Rev Esp Quimioter 2016, 29(2):91-98

Changes in the epidemiology of gastroenteritis caused by Salmonella during 2005-2014 in Salamanca, Spain    



Background. In Spain there are not many updated population studies about salmonellosis, despite being one of the most common etiologies of acute gastroenteritis (AGEs) caused by bacteria in the world. The aim of the study was to know the most relevant epidemiological features of AGEs produced by Salmonella spp. between 2005 and 2014 in Salamanca (Spain).
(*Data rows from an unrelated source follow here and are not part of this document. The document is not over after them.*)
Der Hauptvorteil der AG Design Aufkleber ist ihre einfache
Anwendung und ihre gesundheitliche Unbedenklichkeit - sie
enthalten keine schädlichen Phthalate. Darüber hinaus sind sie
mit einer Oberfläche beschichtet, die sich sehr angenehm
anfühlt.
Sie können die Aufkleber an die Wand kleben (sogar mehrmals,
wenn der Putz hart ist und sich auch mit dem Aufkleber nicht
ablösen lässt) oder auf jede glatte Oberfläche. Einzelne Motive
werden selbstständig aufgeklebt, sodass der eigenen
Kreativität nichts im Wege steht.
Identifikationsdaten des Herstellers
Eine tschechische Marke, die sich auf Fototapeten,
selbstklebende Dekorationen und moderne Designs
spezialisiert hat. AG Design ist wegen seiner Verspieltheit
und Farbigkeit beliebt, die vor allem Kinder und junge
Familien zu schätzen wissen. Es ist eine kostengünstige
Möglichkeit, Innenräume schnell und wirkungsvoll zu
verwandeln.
Methods. Descriptive cross-sectional study carried out through review of the clinical microbiologic records at Complejo Asistencial Universitario de Salamanca. Culture, isolation, identification and serotyping were performed according to standard methodology.
Results. Salmonella was isolated in 1,477 patients, representing 47.7% of all positive stool cultures and 53.3% of all income bacterial AGE. The average prevalence was 42.1 cases/100,000 people per year. The mean age was 23 ± 28 years and the median 7 years. 40.2% of all isolates occurred in children under 5 years, with an average prevalence of 45.1 cases/ 10,000 people per year. Overall, the most frequently isolated serotype was S. Typhimurium with 57%, followed by S. Enteritidis with 35.8%.
Conclusions. The prevalence of Salmonella decreased over time. The group aged 0-4 years had the highest rate throughout the period. However, Salmonella produced the highest percentage of hospitalizations for bacterial AGE. In recent years, S. Typhimurium serotype has replaced S. Enteritidis serotype and predominates in younger patients. It is observed under-reporting of cases of salmonellosis produced in Salamanca despite being mandatory notification of these since 2007.